Em 1830 aparece sua primeira obra-prima: O Vermelho e o Negro, uma crónica analítica da sociedade francesa na época da Restauração, na qual Stendhal representou as ambições da sua época e as contradições da emergente sociedade de classes, destacando sobretudo a análise psicológica das personagens e o estilo direto e objetivo da narração. Em 1839 publicou A Cartuxa de Parma, muito mais novelesca do que a sua obra anterior, que escreveu em apenas dois meses e que por sua espontaneidade constitui uma confissão poética extraordinariamente sincera, ainda que só tivesse recebido o elogio de Honoré de Balzac.
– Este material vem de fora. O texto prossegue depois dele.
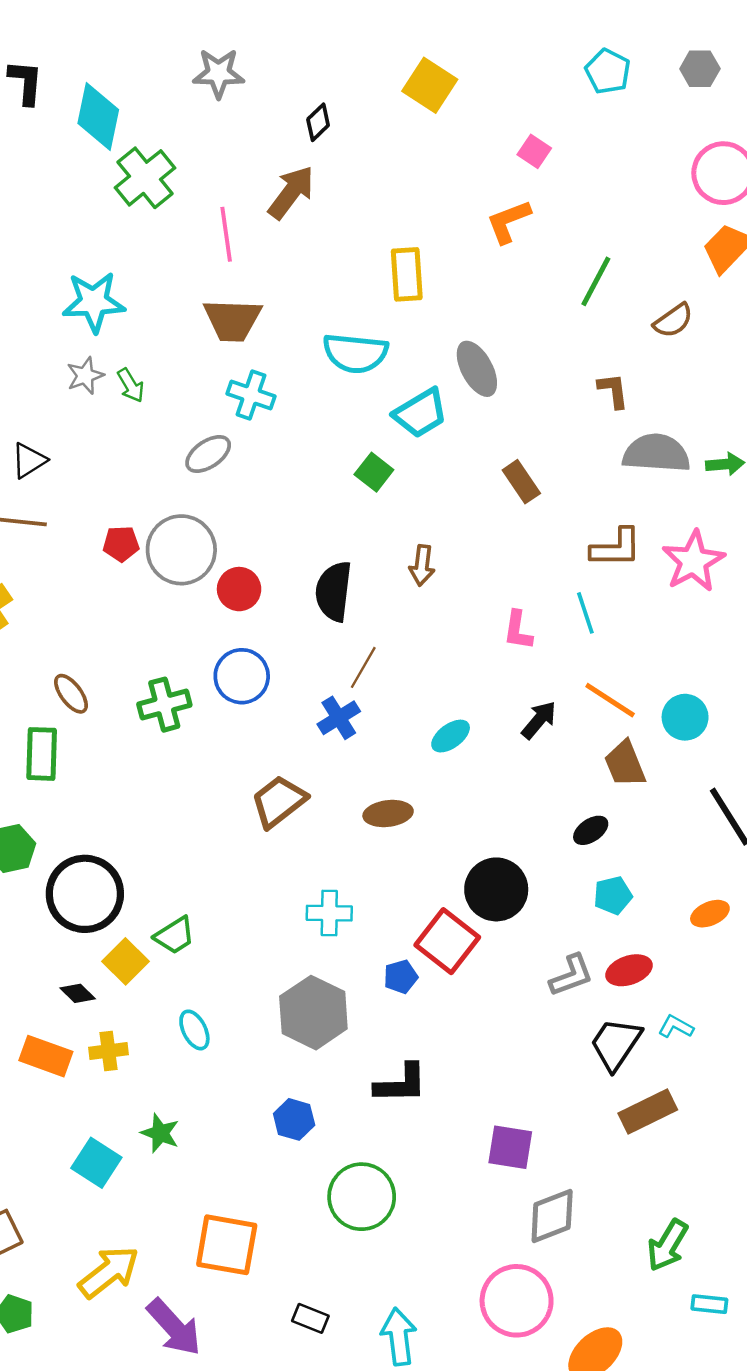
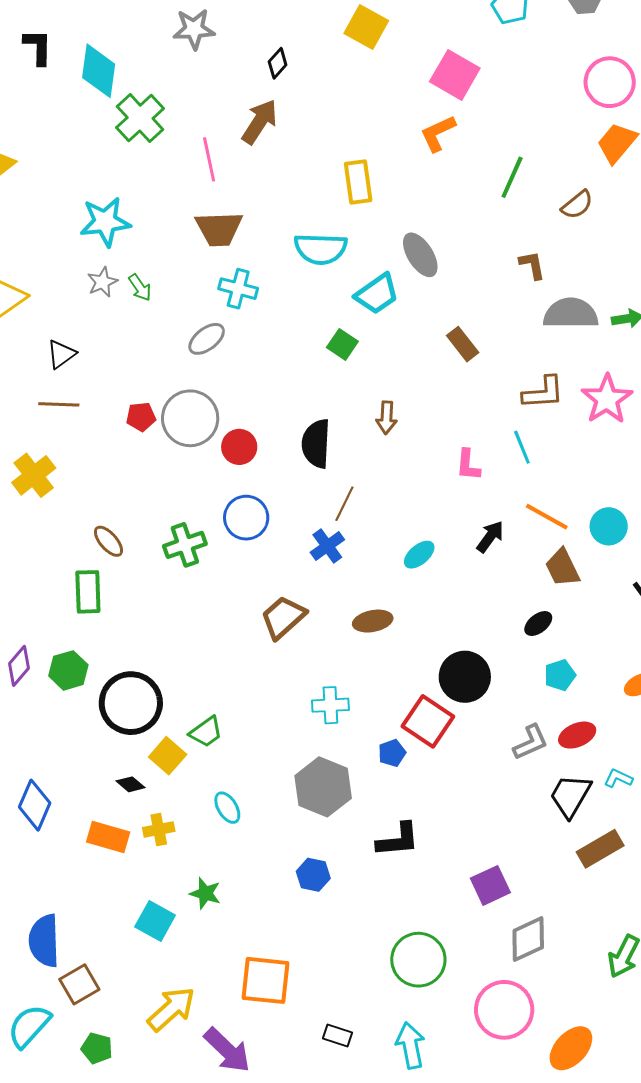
pink square: (534, 151) -> (455, 75), size x1.8
purple square: (510, 1147) -> (490, 885), turned -30
green circle: (362, 1197) -> (418, 960), moved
Ambas são novelas de aprendizagem e partilham rasgos românticos e realistas; nelas aparece um novo tipo de herói, tipicamente moderno, caracterizado pelo seu isolamento da sociedade e o seu confronto com as suas convenções e ideais, no que muito possivelmente se reflete em parte a personalidade do próprio Stendhal.
Outra importante obra de Stendhal é Napoleão, na qual o escritor narra momentos importantes da vida do grande general Bonaparte. Como o próprio Stendhal descreve no início deste livro, havia na época (1837) uma carência de registos referentes ao período da carreira militar de Napoleão, sobretudo a sua atuação nas várias batalhas na Itália. Dessa forma, e também porque Stendhal era um admirador incondicional do corso, a obra prioriza a emergência de Bonaparte no cenário militar, entre os anos de 1796 e 1797 nas batalhas italianas. Declarou, certa vez, que não considerava morrer na rua algo indigno e, curiosamente, faleceu de um ataque de apoplexia, na rua, sem concluir a sua última obra, Lamiel, que foi publicada muito depois da sua morte.
O reconhecimento da obra de Stendhal, como ele mesmo previu, só se iniciou cerca de cinquenta anos após sua morte, ocorrida em 1842, na cidade de Paris.